• TRY IT:
Lines that contain "Action" are to be copied from the material, every one of them.

• RECORDS TO PROCESS:
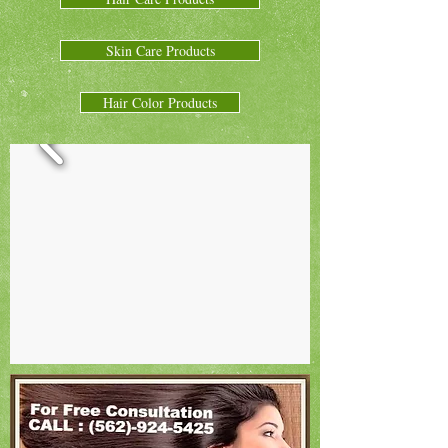
Skin Care Products
Hair Color Products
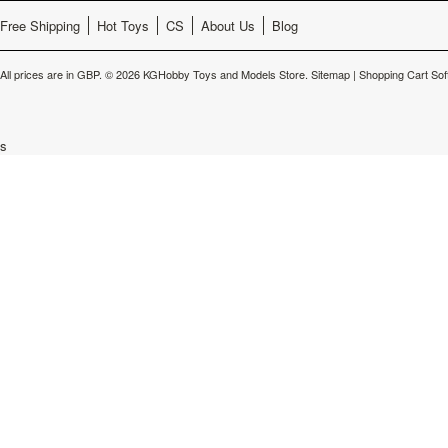
Free Shipping
Hot Toys
CS
About Us
Blog
All prices are in
GBP
.
© 2026 KGHobby Toys and Models Store.
Sitemap
|
Shopping Cart Sof
s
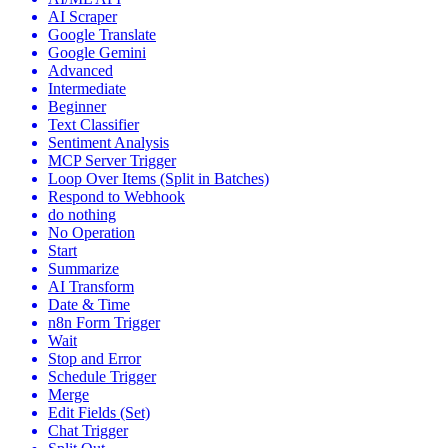
AI Scraper
Google Translate
Google Gemini
Advanced
Intermediate
Beginner
Text Classifier
Sentiment Analysis
MCP Server Trigger
Loop Over Items (Split in Batches)
Respond to Webhook
do nothing
No Operation
Start
Summarize
AI Transform
Date & Time
n8n Form Trigger
Wait
Stop and Error
Schedule Trigger
Merge
Edit Fields (Set)
Chat Trigger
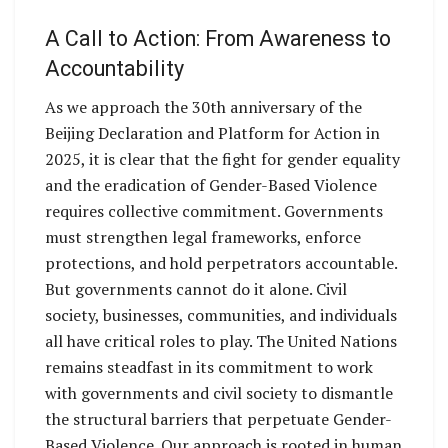
A Call to Action: From Awareness to
Accountability
As we approach the 30th anniversary of the
Beijing Declaration and Platform for Action in
2025, it is clear that the fight for gender equality
and the eradication of Gender-Based Violence
requires collective commitment. Governments
must strengthen legal frameworks, enforce
protections, and hold perpetrators accountable.
But governments cannot do it alone. Civil
society, businesses, communities, and individuals
all have critical roles to play. The United Nations
remains steadfast in its commitment to work
with governments and civil society to dismantle
the structural barriers that perpetuate Gender-
Based Violence. Our approach is rooted in human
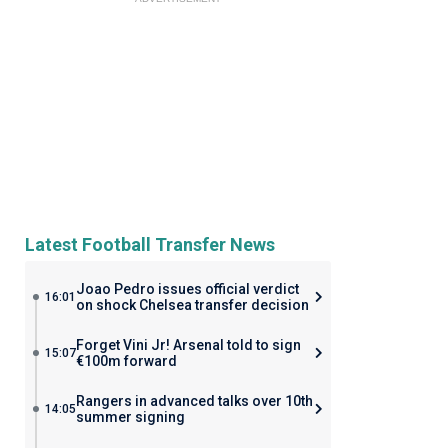
Latest Football Transfer News
Joao Pedro issues official verdict
16:01
on shock Chelsea transfer decision
Forget Vini Jr! Arsenal told to sign
15:07
€100m forward
Rangers in advanced talks over 10th
14:05
summer signing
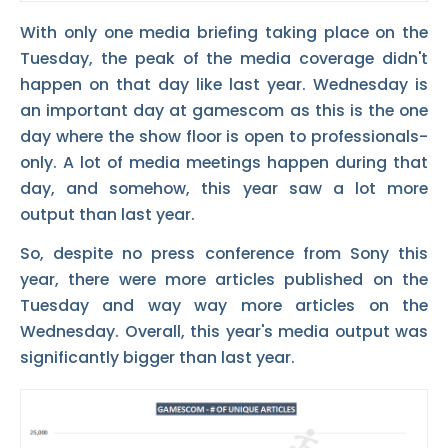
With only one media briefing taking place on the
Tuesday, the peak of the media coverage didn't
happen on that day like last year. Wednesday is
an important day at gamescom as this is the one
day where the show floor is open to professionals-
only. A lot of media meetings happen during that
day, and somehow, this year saw a lot more
output than last year.
So, despite no press conference from Sony this
year, there were more articles published on the
Tuesday and way way more articles on the
Wednesday. Overall, this year's media output was
significantly bigger than last year.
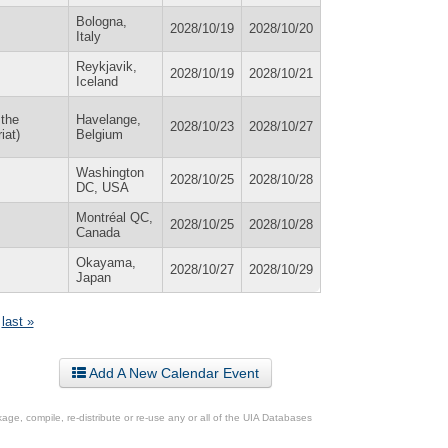
Bologna,
2028/10/19
2028/10/20
Italy
Reykjavik,
2028/10/19
2028/10/21
Iceland
 the
Havelange,
2028/10/23
2028/10/27
iat)
Belgium
Washington
2028/10/25
2028/10/28
DC, USA
Montréal QC,
2028/10/25
2028/10/28
Canada
Okayama,
2028/10/27
2028/10/29
Japan
last »
Add A New Calendar Event
ge, compile, re-distribute or re-use any or all of the UIA Databases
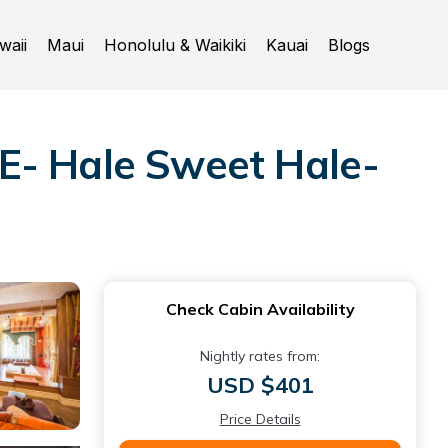
waii
Maui
Honolulu & Waikiki
Kauai
Blogs
- Hale Sweet Hale-
Check Cabin Availability
Nightly rates from:
USD $401
Price Details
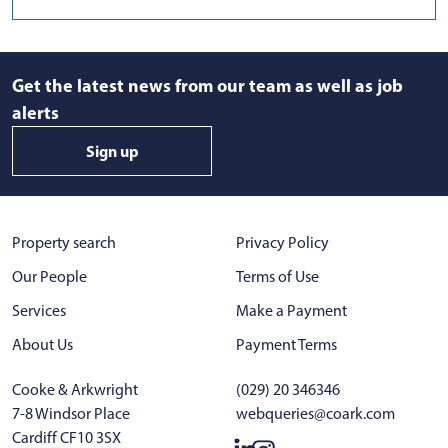
Get the latest news from our team as well as job
alerts
Sign up
Property search
Privacy Policy
Our People
Terms of Use
Services
Make a Payment
About Us
Payment Terms
Cooke & Arkwright
(029) 20 346346
7-8 Windsor Place
webqueries@coark.com
Cardiff CF10 3SX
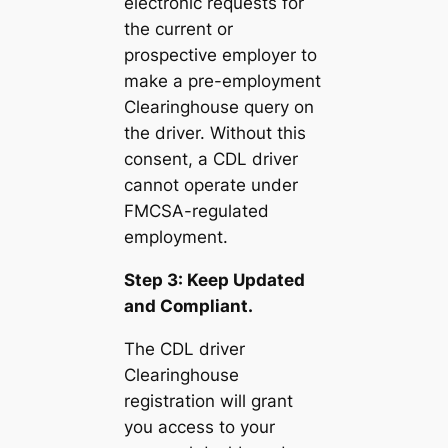
electronic requests for
the current or
prospective employer to
make a pre-employment
Clearinghouse query on
the driver. Without this
consent, a CDL driver
cannot operate under
FMCSA-regulated
employment.
Step 3: Keep Updated
and Compliant.
The CDL driver
Clearinghouse
registration will grant
you access to your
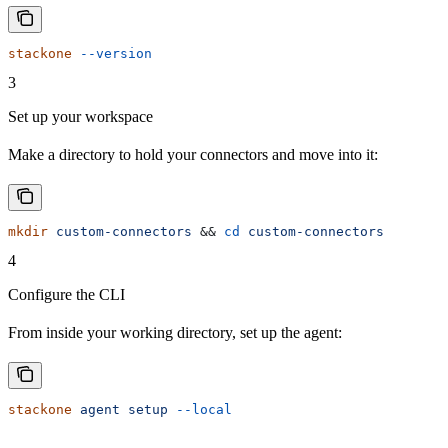
stackone
 --version
3
Set up your workspace
Make a directory to hold your connectors and move into it:
mkdir
 custom-connectors
 && 
cd
 custom-connectors
4
Configure the CLI
From inside your working directory, set up the agent:
stackone
 agent
 setup
 --local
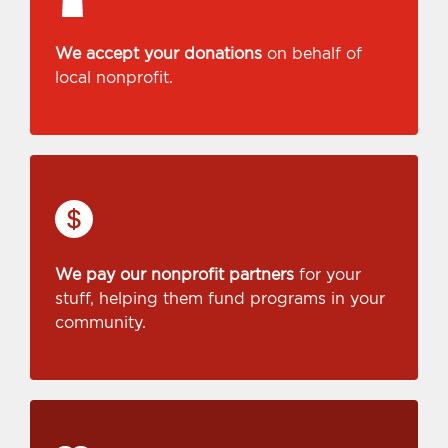
We accept your donations
on behalf of
local nonprofit.
We pay our nonprofit partners
for your
stuff, helping them fund programs in your
community.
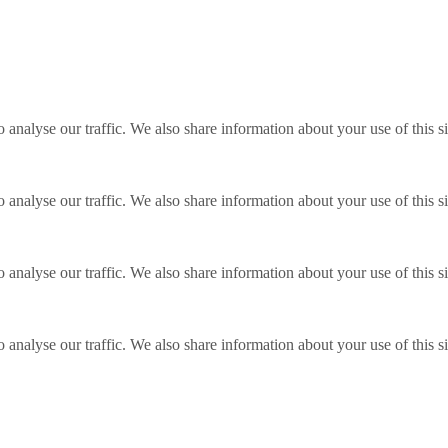
o analyse our traffic. We also share information about your use of this s
o analyse our traffic. We also share information about your use of this s
o analyse our traffic. We also share information about your use of this s
o analyse our traffic. We also share information about your use of this s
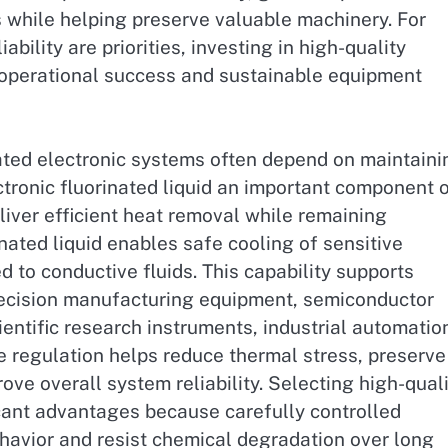
 while helping preserve valuable machinery. For
iability are priorities, investing in high-quality
m operational success and sustainable equipment
cated electronic systems often depend on maintaini
tronic fluorinated liquid an important component 
iver efficient heat removal while remaining
inated liquid enables safe cooling of sensitive
 to conductive fluids. This capability supports
precision manufacturing equipment, semiconductor
ntific research instruments, industrial automatio
e regulation helps reduce thermal stress, preserve
e overall system reliability. Selecting high-qual
ficant advantages because carefully controlled
havior and resist chemical degradation over long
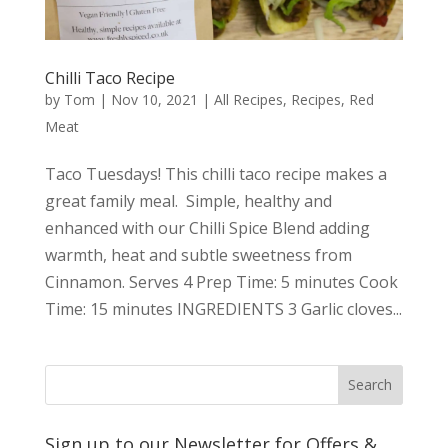
Chilli Taco Recipe
by
Tom
|
Nov 10, 2021
|
All Recipes
,
Recipes
,
Red
Meat
Taco Tuesdays! This chilli taco recipe makes a
great family meal. Simple, healthy and
enhanced with our Chilli Spice Blend adding
warmth, heat and subtle sweetness from
Cinnamon. Serves 4 Prep Time: 5 minutes Cook
Time: 15 minutes INGREDIENTS 3 Garlic cloves...
Sign up to our Newsletter for Offers &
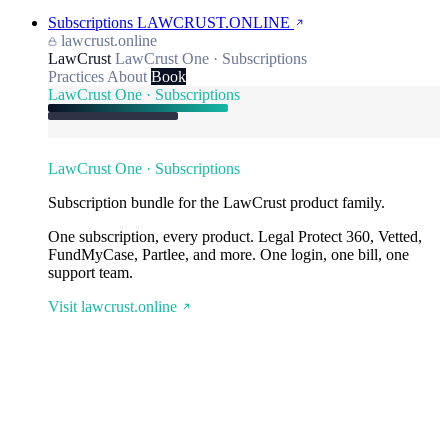
Subscriptions
LAWCRUST.ONLINE
lawcrust.online
LawCrust
LawCrust One · Subscriptions
Practices
About
Book
LawCrust One · Subscriptions
LawCrust One · Subscriptions
Subscription bundle for the LawCrust product family.
One subscription, every product. Legal Protect 360, Vetted,
FundMyCase, Partlee, and more. One login, one bill, one
support team.
Visit lawcrust.online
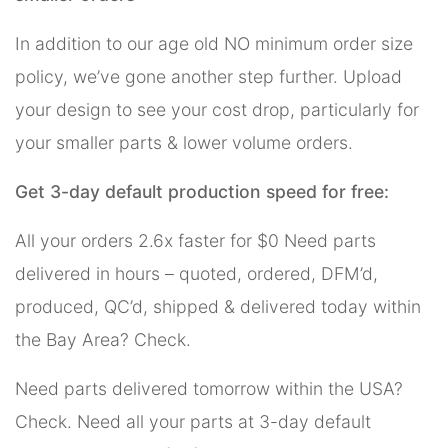
In addition to our age old NO minimum order size
policy, we’ve gone another step further. Upload
your design to see your cost drop, particularly for
your smaller parts & lower volume orders.
Get 3-day default production speed for free:
All your orders 2.6x faster for $0 Need parts
delivered in hours – quoted, ordered, DFM’d,
produced, QC’d, shipped & delivered today within
the Bay Area? Check.
Need parts delivered tomorrow within the USA?
Check. Need all your parts at 3-day default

• RESPONSE AREA:
A Call to Action: From Awareness to
Beijing Declaration and Platform for Action in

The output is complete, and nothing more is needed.